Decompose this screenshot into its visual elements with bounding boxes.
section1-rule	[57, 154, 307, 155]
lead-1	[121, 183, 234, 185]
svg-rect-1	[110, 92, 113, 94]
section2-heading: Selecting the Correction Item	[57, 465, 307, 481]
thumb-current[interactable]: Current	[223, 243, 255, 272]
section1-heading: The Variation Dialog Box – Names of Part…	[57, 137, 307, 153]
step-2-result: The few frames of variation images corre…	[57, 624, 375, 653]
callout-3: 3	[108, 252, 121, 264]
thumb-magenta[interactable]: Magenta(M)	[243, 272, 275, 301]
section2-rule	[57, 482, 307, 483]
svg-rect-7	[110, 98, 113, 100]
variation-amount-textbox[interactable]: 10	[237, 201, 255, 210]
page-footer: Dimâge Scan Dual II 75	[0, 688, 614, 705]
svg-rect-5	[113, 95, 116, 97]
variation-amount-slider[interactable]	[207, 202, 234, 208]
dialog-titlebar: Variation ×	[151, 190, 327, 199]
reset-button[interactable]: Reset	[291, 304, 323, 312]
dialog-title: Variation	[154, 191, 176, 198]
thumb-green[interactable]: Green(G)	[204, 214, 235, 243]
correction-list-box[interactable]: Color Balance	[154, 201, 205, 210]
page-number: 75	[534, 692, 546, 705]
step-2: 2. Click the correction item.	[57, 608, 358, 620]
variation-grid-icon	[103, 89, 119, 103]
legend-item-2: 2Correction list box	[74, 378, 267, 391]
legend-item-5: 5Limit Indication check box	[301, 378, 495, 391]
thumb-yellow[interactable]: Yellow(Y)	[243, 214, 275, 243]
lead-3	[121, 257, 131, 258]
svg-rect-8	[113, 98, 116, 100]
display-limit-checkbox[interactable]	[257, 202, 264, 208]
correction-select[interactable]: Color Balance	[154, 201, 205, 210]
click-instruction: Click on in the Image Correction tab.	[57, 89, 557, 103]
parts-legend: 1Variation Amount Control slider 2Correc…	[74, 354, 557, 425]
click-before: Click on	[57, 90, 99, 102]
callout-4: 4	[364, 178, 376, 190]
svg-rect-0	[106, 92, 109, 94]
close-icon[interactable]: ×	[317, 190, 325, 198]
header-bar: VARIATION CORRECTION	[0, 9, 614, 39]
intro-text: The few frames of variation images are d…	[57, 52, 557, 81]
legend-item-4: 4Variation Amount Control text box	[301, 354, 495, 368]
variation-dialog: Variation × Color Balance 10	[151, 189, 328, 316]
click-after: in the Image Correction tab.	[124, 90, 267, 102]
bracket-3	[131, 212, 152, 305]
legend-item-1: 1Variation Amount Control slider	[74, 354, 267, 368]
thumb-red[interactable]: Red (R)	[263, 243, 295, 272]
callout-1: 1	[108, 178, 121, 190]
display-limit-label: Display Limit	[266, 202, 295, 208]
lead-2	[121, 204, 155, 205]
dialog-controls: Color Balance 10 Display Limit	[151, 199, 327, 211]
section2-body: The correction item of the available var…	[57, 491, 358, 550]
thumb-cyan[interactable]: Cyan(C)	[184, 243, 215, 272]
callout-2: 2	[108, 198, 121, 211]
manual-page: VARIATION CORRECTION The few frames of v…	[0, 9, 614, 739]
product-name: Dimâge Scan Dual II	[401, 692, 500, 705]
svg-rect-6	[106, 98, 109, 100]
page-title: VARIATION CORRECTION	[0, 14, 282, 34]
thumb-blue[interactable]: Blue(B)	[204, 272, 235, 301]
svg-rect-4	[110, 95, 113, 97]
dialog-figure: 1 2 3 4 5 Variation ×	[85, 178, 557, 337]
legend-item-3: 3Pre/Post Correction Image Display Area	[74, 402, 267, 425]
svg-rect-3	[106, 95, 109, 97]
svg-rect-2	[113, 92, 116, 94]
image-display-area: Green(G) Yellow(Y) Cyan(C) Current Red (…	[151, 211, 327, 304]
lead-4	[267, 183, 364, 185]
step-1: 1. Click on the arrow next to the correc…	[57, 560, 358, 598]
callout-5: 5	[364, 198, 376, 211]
--
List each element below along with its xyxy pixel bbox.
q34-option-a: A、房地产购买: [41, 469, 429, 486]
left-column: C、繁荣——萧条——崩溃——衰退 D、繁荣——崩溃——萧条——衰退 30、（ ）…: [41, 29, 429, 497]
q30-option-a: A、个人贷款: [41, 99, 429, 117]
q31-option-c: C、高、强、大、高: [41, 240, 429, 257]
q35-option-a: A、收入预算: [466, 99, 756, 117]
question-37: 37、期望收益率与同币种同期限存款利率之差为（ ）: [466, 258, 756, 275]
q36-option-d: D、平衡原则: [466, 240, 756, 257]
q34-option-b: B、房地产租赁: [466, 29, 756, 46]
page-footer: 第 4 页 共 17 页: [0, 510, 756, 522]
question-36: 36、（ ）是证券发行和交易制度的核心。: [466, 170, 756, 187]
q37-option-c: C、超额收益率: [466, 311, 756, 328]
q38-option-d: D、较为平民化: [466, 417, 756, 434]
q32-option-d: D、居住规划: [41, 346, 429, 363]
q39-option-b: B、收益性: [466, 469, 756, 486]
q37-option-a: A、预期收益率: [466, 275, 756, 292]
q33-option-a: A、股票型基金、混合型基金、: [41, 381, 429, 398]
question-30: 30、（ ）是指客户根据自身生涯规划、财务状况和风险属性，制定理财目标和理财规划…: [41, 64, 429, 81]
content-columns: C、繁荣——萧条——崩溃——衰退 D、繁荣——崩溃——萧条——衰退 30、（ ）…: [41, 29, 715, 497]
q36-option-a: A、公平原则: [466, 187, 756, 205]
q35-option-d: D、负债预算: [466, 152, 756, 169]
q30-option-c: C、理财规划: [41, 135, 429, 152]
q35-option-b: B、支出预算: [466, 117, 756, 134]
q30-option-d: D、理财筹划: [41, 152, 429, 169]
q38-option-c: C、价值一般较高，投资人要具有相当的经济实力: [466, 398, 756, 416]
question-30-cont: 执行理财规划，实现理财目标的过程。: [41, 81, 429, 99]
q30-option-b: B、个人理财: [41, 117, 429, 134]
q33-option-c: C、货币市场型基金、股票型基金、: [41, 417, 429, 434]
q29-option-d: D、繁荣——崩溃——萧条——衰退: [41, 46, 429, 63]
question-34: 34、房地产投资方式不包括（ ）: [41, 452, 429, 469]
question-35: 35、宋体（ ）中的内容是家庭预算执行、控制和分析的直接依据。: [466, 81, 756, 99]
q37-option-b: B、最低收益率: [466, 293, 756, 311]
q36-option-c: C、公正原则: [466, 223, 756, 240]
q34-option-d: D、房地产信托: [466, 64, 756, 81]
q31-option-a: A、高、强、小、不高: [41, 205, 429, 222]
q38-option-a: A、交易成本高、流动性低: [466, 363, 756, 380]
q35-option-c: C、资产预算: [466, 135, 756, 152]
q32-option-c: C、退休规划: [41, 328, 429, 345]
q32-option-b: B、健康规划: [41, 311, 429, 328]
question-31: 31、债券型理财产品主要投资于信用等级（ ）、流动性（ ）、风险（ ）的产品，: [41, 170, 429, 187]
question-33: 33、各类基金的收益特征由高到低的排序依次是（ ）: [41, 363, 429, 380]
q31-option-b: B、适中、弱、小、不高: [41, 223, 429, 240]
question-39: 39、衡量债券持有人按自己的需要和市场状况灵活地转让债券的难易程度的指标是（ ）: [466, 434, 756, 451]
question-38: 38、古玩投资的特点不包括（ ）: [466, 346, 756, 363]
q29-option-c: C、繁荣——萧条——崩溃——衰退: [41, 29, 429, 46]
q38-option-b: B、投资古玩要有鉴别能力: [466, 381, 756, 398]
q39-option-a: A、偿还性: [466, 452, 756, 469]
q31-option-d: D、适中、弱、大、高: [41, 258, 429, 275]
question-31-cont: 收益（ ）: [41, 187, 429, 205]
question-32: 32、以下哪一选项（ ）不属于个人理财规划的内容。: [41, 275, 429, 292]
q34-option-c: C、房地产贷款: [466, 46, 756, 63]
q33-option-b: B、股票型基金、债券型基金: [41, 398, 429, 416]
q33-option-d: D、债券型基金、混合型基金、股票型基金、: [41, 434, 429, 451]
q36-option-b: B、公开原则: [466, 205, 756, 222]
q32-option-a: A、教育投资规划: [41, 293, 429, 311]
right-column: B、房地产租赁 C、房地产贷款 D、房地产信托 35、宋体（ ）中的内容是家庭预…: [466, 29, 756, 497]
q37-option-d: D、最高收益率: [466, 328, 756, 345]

## What to produce
How many lines in the records hold the string "step"? Reply with the number only.

## Response area
3